Do developers have a right to build on every inch of their property at the expense of the local government's right to protect the community's charm, grace and quality of life? On Tuesday the federal appeals court in the District will hear arguments on that issue in a critical historic preservation case.

The case involves Cathedral Mansions South, an apartment building across the street from the National Zoo. Harry Wardman, one of the District's most prolific residential architects, designed the building and its landscaped lawns in the 1920s. His influence along Connecticut Avenue is reflected in the Marriott Wardman Park Hotel in Woodley Park.

Wardman designed Cathedral Mansions South to provide the greatest possible integration of living space and open space. He connected the living areas with expansive lawns through the use of sun rooms, large windows and French doors that open onto sheltered patios and balconies. The Georgian Revival structure and lawns complement similar residences along Connecticut Avenue that preserve continuity with the natural landscape.

In 1989 in response to a request by the Woodley Park Community Association and the Woodley Park Historical Society, the District's Historic Preservation Review Board designated this period piece as a historic landmark.
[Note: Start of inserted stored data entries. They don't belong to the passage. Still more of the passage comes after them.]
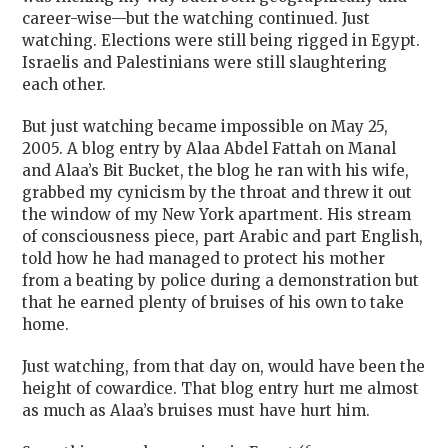
career-wise—but the watching continued. Just
watching. Elections were still being rigged in Egypt.
Israelis and Palestinians were still slaughtering
each other.
But just watching became impossible on May 25,
2005. A blog entry by Alaa Abdel Fattah on Manal
and Alaa’s Bit Bucket, the blog he ran with his wife,
grabbed my cynicism by the throat and threw it out
the window of my New York apartment. His stream
of consciousness piece, part Arabic and part English,
told how he had managed to protect his mother
from a beating by police during a demonstration but
that he earned plenty of bruises of his own to take
home.
Just watching, from that day on, would have been the
height of cowardice. That blog entry hurt me almost
as much as Alaa’s bruises must have hurt him.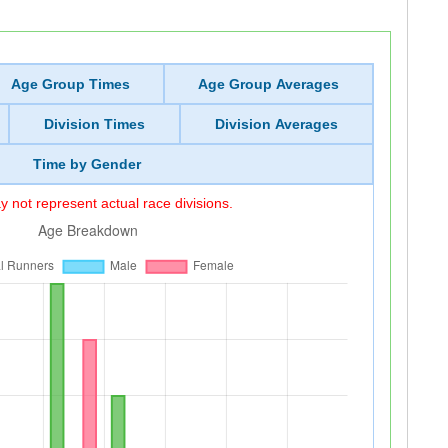
Age Group Times
Age Group Averages
Division Times
Division Averages
Time by Gender
 not represent actual race divisions.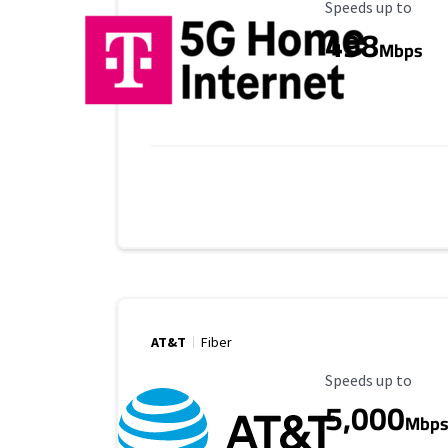
Maximum Speed
Speeds up to
498
Mbps
AT&T
Fiber
Maximum Speed
Speeds up to
5,000
Mbp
Similar properties in the Connecticut Avenue corridor also have been so designated, to the benefit of property values throughout the neighborhood.

The current owner of Cathedral Mansions South purchased the property in 1961 and has operated the complex profitably ever since. In 1988 the owner sought permission to build eight three-story town houses on the landscaped lawns. The District denied the permit, acting on the recommendation of the federal Commission of Fine Arts, the director of the National Zoo, the D.C. Historic Preservation Review Board and local community associations. Because the lawns are integral to the original design of the property, the District concluded that the proposed development would destroy the essential character of the landmark.

The owner then sued the District under a federal constitutional provision known as the takings clause, which prohibits the government from taking private property without just compensation. The takings clause originally was understood to apply only to the physical appropriation of property for roads, public buildings and the like. In recent years, however, developers and others have urged an aggressive application of this provision to attack historic preservation efforts, curbs on urban sprawl, environmental safeguards and other community protections.

In 1887 the Supreme Court held that "all property in this country is held under an implied obligation that the owner's use of it shall not be injurious to the community." Compliance with the District's historic preservation laws falls squarely within every property owner's obligation to the community. Indeed, 20 years ago the Supreme Court rejected a takings challenge to New York City's historic preservation laws that prevented construction of a 55-story office building atop Grand Central Terminal.

In a comprehensive ruling, the lower court rejected the owner's claim. If the appeals court adheres to constitutional tradition and common sense, it should affirm that ruling.

But area residents should keep an eye on this one. In recent years, the federal appeals court in the District has not been reluctant to invalidate clean air standards, wetland protections and similar safeguards. Some developers argue that taxpayers should compensate them if community protections require that a portion of a larger parcel be left undeveloped. But by this reasoning, building setback requirements, density restrictions and the District's mandate that buildings be no taller than the U.S. Capitol are all in constitutional jeopardy.

The Constitution strikes an appropriate balance between an individual's property rights and community rights. The courts should not jeopardize community protections in the name of private profits.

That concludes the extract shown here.